[Supplied data — start]
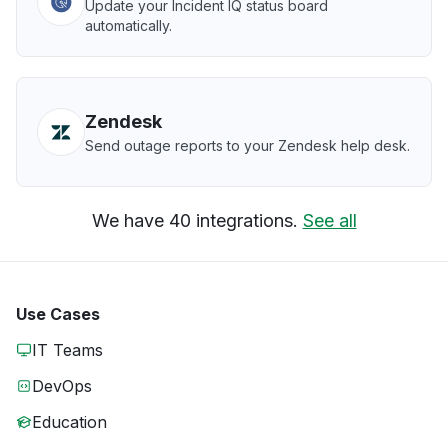
Update your Incident IQ status board
automatically.
Zendesk
Send outage reports to your Zendesk help desk.
We have 40 integrations.
See all
Use Cases
IT Teams
DevOps
Education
[Supplied data — finish]
**Exercise description**
Please restate each entry exactly, but drop any picture it holds.

**Answer to the problem**
Update your Incident IQ status board
automatically.
Zendesk
Send outage reports to your Zendesk help desk.
We have 40 integrations.
See all
Use Cases
IT Teams
DevOps
Education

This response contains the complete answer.